* [GOAL OF THE EXERCISE] When you transcribe the lines below, keep every word the same and leave the pictures behind.

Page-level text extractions
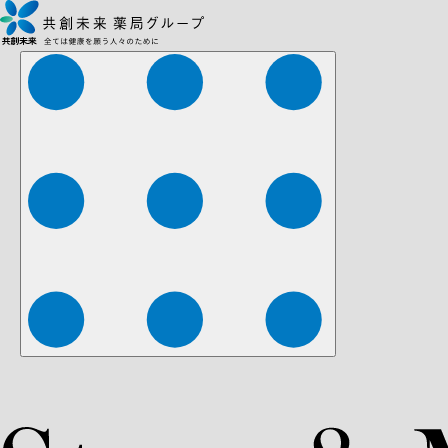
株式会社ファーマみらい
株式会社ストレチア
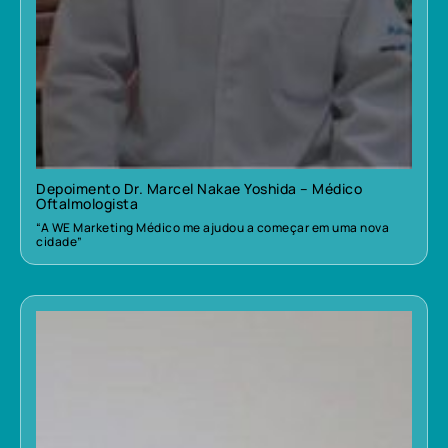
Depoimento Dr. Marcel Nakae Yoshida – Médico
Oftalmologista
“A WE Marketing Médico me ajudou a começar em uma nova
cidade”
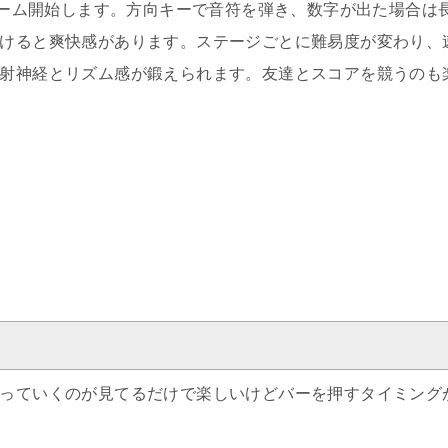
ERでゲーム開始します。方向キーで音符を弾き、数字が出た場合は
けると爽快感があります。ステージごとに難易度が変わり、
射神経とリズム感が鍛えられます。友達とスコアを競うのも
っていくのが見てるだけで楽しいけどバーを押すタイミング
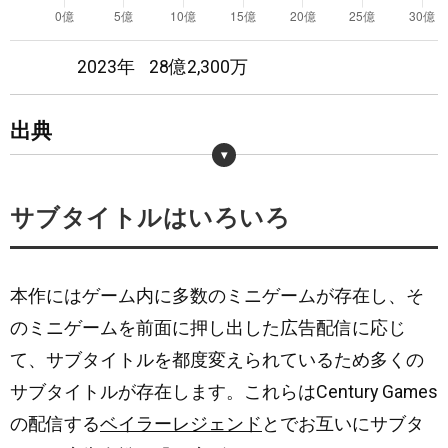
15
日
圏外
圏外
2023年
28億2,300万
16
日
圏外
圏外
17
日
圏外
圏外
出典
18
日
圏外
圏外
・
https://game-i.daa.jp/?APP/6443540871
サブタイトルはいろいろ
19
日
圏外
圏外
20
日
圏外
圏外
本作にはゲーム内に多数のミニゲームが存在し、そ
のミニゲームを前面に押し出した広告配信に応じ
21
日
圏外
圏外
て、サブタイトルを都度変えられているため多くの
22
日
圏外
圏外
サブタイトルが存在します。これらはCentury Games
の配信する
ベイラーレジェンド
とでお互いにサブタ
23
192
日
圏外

* [ANSWER FOR THIS EXERCISE]
株式会社ファーマみらい
株式会社ストレチア
Depoimento Dr. Marcel Nakae Yoshida – Médico
Oftalmologista
“A WE Marketing Médico me ajudou a começar em uma nova
cidade”
ERでゲーム開始します。方向キーで音符を弾き、数字が出た場合は
けると爽快感があります。ステージごとに難易度が変わり、
射神経とリズム感が鍛えられます。友達とスコアを競うのも
っていくのが見てるだけで楽しいけどバーを押すタイミング
15
日
圏外
圏外
2023年
28億2,300万
16
日
圏外
圏外
17
日
圏外
圏外
出典
18
日
圏外
圏外
・
https://game-i.daa.jp/?APP/6443540871
サブタイトルはいろいろ
19
日
圏外
圏外
20
日
圏外
圏外
本作にはゲーム内に多数のミニゲームが存在し、そ
のミニゲームを前面に押し出した広告配信に応じ
21
日
圏外
圏外
て、サブタイトルを都度変えられているため多くの
22
日
圏外
圏外
サブタイトルが存在します。これらはCentury Games
の配信する
ベイラーレジェンド
とでお互いにサブタ
23
192
日
圏外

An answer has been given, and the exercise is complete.